Non-classical Intentionality: An Existential View

  • Vladimir Chernus
Keywords: phenomenology, intentionality, Husserl, Berdyaev, structure of the intentional act


This paper compares the ideas of intentionality and ‘pure Self ’ in the phenomenological and existential traditions. The purpose of the research is to compare and identify the meaning of these categories that is different from the phenomenological approach. While phenomenology was conceived as an epistemological program, the existential view represented in the paper by Nikolai Berdyaev shows the negative ontological consequences to which it leads. For example, the idea of intentionality (the direction of consciousness toward an object) can lead to the elimination of subject from the life picture of the world, whereas the idea of a ‘transcendental Self ’ leads to the justification of the lack of content in consciousness. Therefore, there is a conflict between these philosophical approaches.
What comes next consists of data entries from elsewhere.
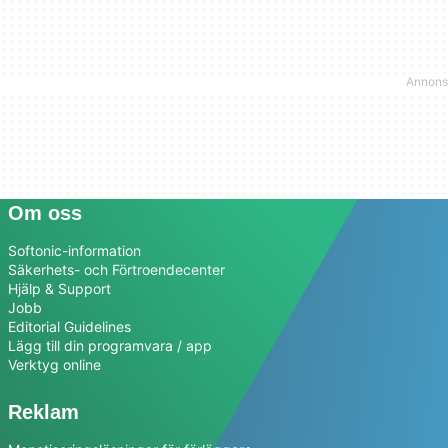
Om oss
Softonic-information
Säkerhets- och Förtroendecenter
Hjälp & Support
Jobb
Editorial Guidelines
Lägg till din programvara / app
Verktyg online
Reklam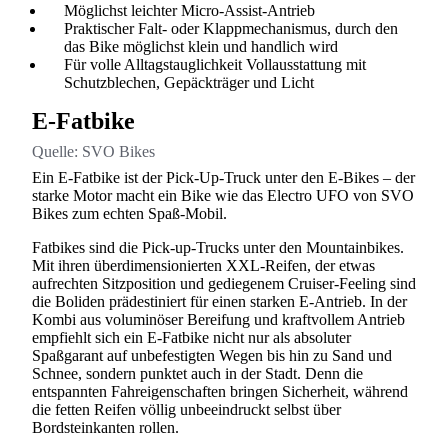
Möglichst leichter Micro-Assist-Antrieb
Praktischer Falt- oder Klappmechanismus, durch den
das Bike möglichst klein und handlich wird
Für volle Alltagstauglichkeit Vollausstattung mit
Schutzblechen, Gepäckträger und Licht
E-Fatbike
Quelle:
SVO Bikes
Ein E-Fatbike ist der Pick-Up-Truck unter den E-Bikes – der
starke Motor macht ein Bike wie das Electro UFO von SVO
Bikes zum echten Spaß-Mobil.
Fatbikes sind die Pick-up-Trucks unter den Mountainbikes.
Mit ihren überdimensionierten XXL-Reifen, der etwas
aufrechten Sitzposition und gediegenem Cruiser-Feeling sind
die Boliden prädestiniert für einen starken E-Antrieb. In der
Kombi aus voluminöser Bereifung und kraftvollem Antrieb
empfiehlt sich ein E-Fatbike nicht nur als absoluter
Spaßgarant auf unbefestigten Wegen bis hin zu Sand und
Schnee, sondern punktet auch in der Stadt. Denn die
entspannten Fahreigenschaften bringen Sicherheit, während
die fetten Reifen völlig unbeeindruckt selbst über
Bordsteinkanten rollen.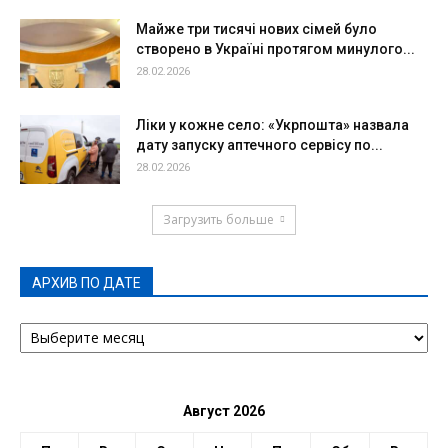
Майже три тисячі нових сімей було
створено в Україні протягом минулого...
28.02.2026
Ліки у кожне село: «Укрпошта» назвала
дату запуску аптечного сервісу по...
28.02.2026
Загрузить больше
АРХИВ ПО ДАТЕ
АРХИВ
ПО
ДАТЕ
Август 2026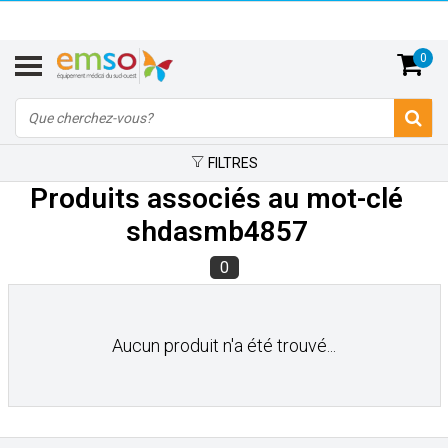
0
FILTRES
Produits associés au mot-clé
shdasmb4857
0
Aucun produit n'a été trouvé...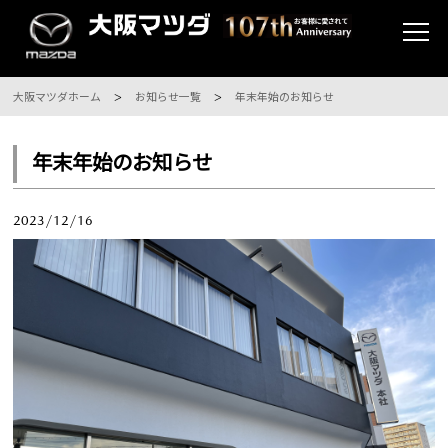
大阪マツダホーム
お知らせ一覧
年末年始のお知らせ
年末年始のお知らせ
2023/12/16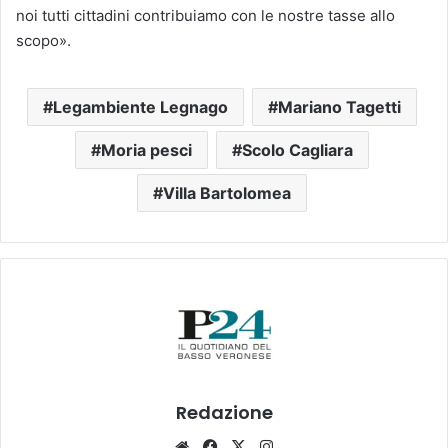
noi tutti cittadini contribuiamo con le nostre tasse allo
scopo».
Legambiente Legnago
Mariano Tagetti
Moria pesci
Scolo Cagliara
Villa Bartolomea
Redazione
Website
Facebook
X
Instagram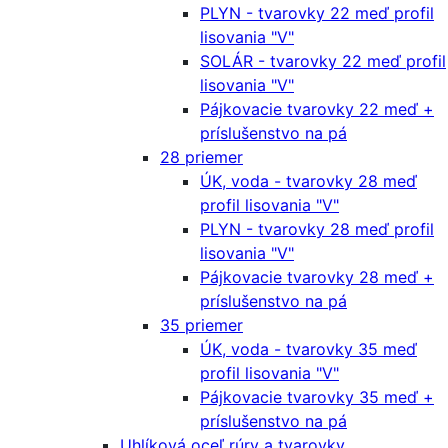
PLYN - tvarovky 22 meď profil
lisovania "V"
SOLÁR - tvarovky 22 meď profil
lisovania "V"
Pájkovacie tvarovky 22 meď +
príslušenstvo na pá
28 priemer
ÚK, voda - tvarovky 28 meď
profil lisovania "V"
PLYN - tvarovky 28 meď profil
lisovania "V"
Pájkovacie tvarovky 28 meď +
príslušenstvo na pá
35 priemer
ÚK, voda - tvarovky 35 meď
profil lisovania "V"
Pájkovacie tvarovky 35 meď +
príslušenstvo na pá
Uhlíková oceľ rúry a tvarovky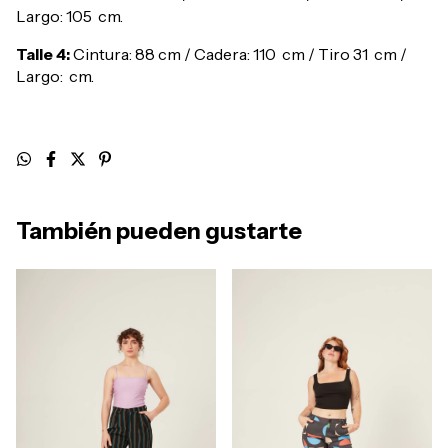
Largo: 105 cm.
Talle 4:
Cintura: 88 cm / Cadera: 110 cm / Tiro 31 cm /
Largo: cm.
También pueden gustarte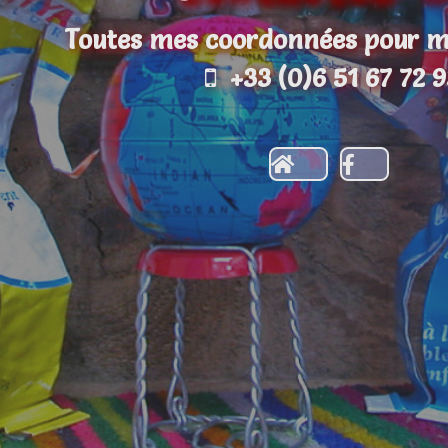
Toutes mes coordonnées pour m
+33 (0)6 51 67 72 9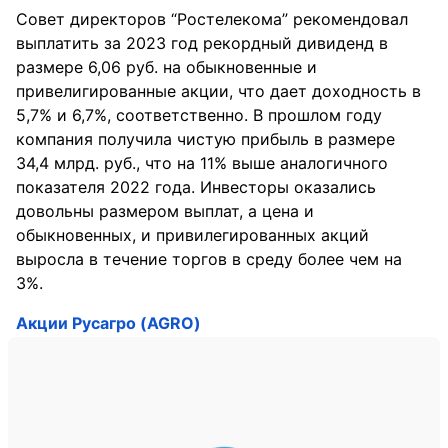
Совет директоров “Ростелекома” рекомендовал
выплатить за 2023 год рекордный дивиденд в
размере 6,06 руб. на обыкновенные и
привелигированные акции, что дает доходность в
5,7% и 6,7%, соответственно. В прошлом году
компания получила чистую прибыль в размере
34,4 млрд. руб., что на 11% выше аналогичного
показателя 2022 года. Инвесторы оказались
довольны размером выплат, а цена и
обыкновенных, и привилегированных акций
выросла в течение торгов в среду более чем на
3%.
Акции Русагро (AGRO)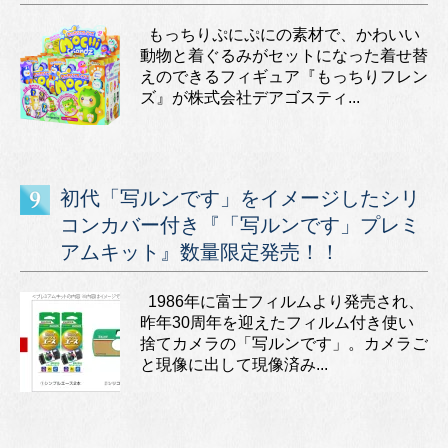
もっちりぷにぷにの素材で、かわいい
動物と着ぐるみがセットになった着せ替
えのできるフィギュア『もっちりフレン
ズ』が株式会社デアゴスティ...
初代「写ルンです」をイメージしたシリ
コンカバー付き『「写ルンです」プレミ
アムキット』数量限定発売！！
1986年に富士フィルムより発売され、
昨年30周年を迎えたフィルム付き使い
捨てカメラの「写ルンです」。カメラご
と現像に出して現像済み...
The topicality of the problem under study is due to identification of details and specific features of this conflict. The goal of phenomenology is purification of consciousness from subjective premises for achieving objective cognition. The goal of existentialism is the formation of existence of the subject, the actualization of his/her immanent freedom. Thus, the existential approach broadens the ideas on the nature of the consciousness orientation, which can be directed not only toward the phenomenal world, but also to the transcendental one. The scientific value of this study is due to the reconstruction of the existential approach concerning the issue of the direction of consciousness and the ‘pure Self ’ using the example of Berdyaev’s philosophy, as well as the possibility of creating ‘ontology of consciousness’ based on his philosophy. The article is based on the method of theoretical reconstruction and conceptual analysis of the arguments put forward by E. Husserl and N. A. Berdyaev, as well as numerous researchers of their work. The methodological basis of this work is a philosophical reconstruction and a comparative approach. The scientific significance of the research is justifying that the existential approach to ‘intentionality’ does not deny the phenomenological approach but enlarge it adding ontological content in this notion.